Description
This Vegan Apple Custard Tart, inspired by the classic Tarte Normande, features a flaky vegan shortcrust pastry filled with a creamy coconut and oat milk custard, topped with thinly sliced Golden Delicious apples. Lightly glazed with apricot jam, this tart is perfect for a delightful plant-based dessert that’s both elegant and comforting.
Ingredients
Scale
Pastry
- 1 batch vegan shortcrust pastry
Filling
- 180 ml oat milk
- 200 g coconut cream (or vegan heavy cream)
- 125 g vegan Greek-style yogurt (or thick coconut yogurt)
- 100 g granulated sugar
- 40 g cornstarch
- 2 tablespoons vegan butter (block-style)
- 1 tablespoon vanilla extract (or vanilla bean paste)
- 1 vanilla pod (optional, but recommended)
Topping and Glaze
- 50 g apricot jam
- 3 Golden Delicious apples
Instructions
- Make the pastry: Prepare the vegan shortcrust pastry according to your recipe and par-bake it as directed in up to part 4 of your pastry instructions. Once baked, allow it to cool to room temperature before proceeding.
- Glaze the pastry base: Warm the apricot jam gently in a saucepan until spreadable. Using a pastry brush, apply a thin layer of apricot jam over the base and sides of the cooled pastry crust. Reserve a tablespoon of jam for later glazing. Leave the oven on at 175°C (350°F) for baking.

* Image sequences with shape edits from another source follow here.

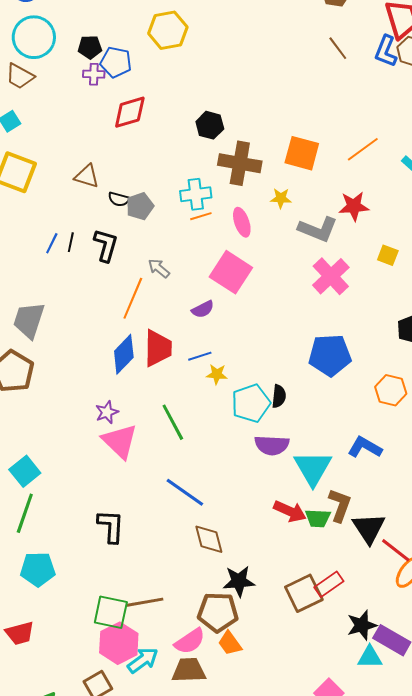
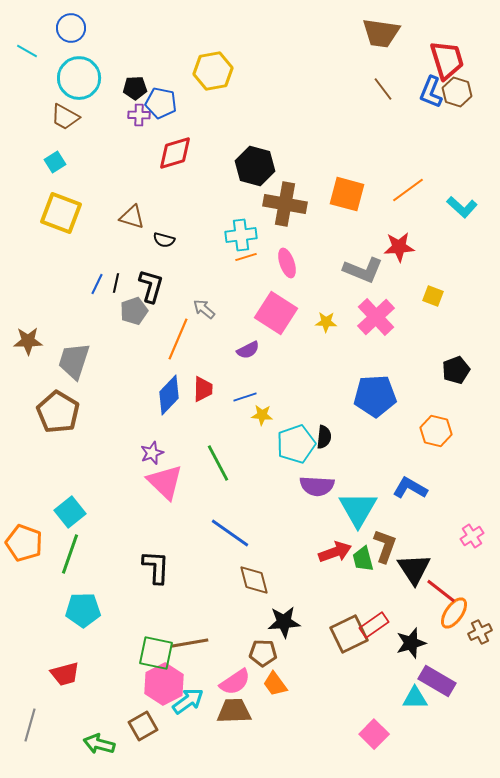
black hexagon: (210, 125) -> (255, 166), size x1.4
yellow star: (281, 198) -> (326, 322), moved
gray pentagon: (140, 206) -> (134, 311), moved
red trapezoid: (158, 348) -> (203, 389), size x0.7
red arrow: (290, 511) -> (335, 552), turned -44
green trapezoid: (318, 518) -> (363, 559), turned 72
brown pentagon: (218, 612) -> (263, 653), size x0.7
black star: (362, 625) -> (411, 643), moved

- Prepare the custard filling: In a high-speed blender, combine oat milk, coconut cream, vegan Greek-style yogurt, granulated sugar, cornstarch, vegan butter, and vanilla extract. If you have a vanilla pod, split it and scrape the seeds into the blender as well. Blend for about 30 seconds until the mixture is smooth and evenly combined.

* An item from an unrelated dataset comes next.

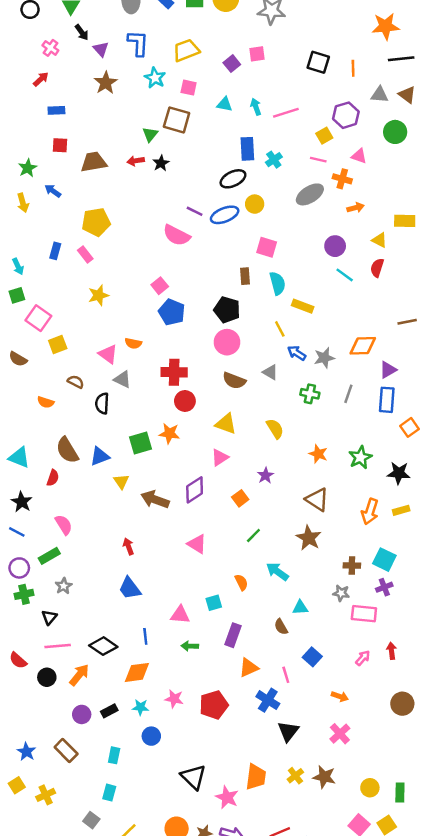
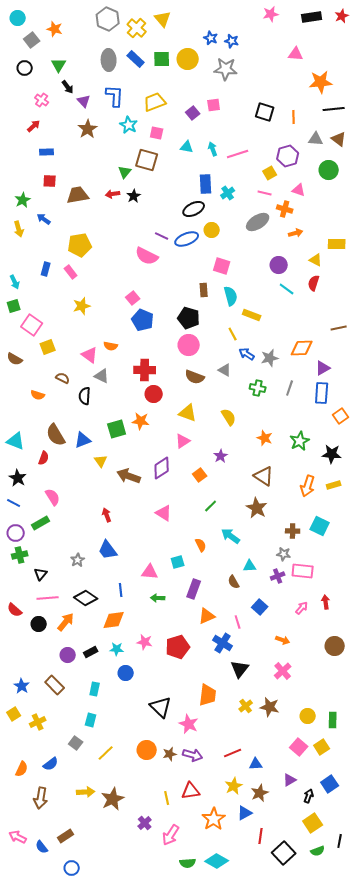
gray star: (64, 586) -> (78, 560), moved
purple cross: (384, 587) -> (278, 576), moved
orange trapezoid: (256, 777) -> (208, 695), moved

- Slice the apples: Core and quarter the Golden Delicious apples, then slice them very thinly, ideally using a mandolin for even slices. Arrange the apple slices in a circular pattern on top of the glazed and cooled pastry shell.
- Fill and bake the tart: Pour the blended custard mixture gently over the arranged apples, filling the tart crust to the top. Bake in the preheated oven for 30-35 minutes until the custard is set and the top is lightly golden with a slight jiggle.
- Cool and glaze the tart: Allow the tart to cool to room temperature. Then, using the reserved apricot jam, gently brush the top of the tart to create a shiny glaze. For optimal flavor and texture, chill the tart in the refrigerator for 1-2 hours before serving.
- Storage: Store any leftovers in an airtight container inside the refrigerator. Consume within 2-3 days for best quality and freshness.
Notes
- Use a mandolin slicer if possible to achieve uniformly thin apple slices.
- For a thicker, creamier custard, opt for a vegan heavy cream alternative instead of coconut cream if preferred.
- The vanilla pod is optional but enhances the depth of flavor; vanilla bean paste is a good alternative.
- Allowing the tart to chill improves the set of the custard and melds the flavors.
- This tart is best served chilled or at room temperature.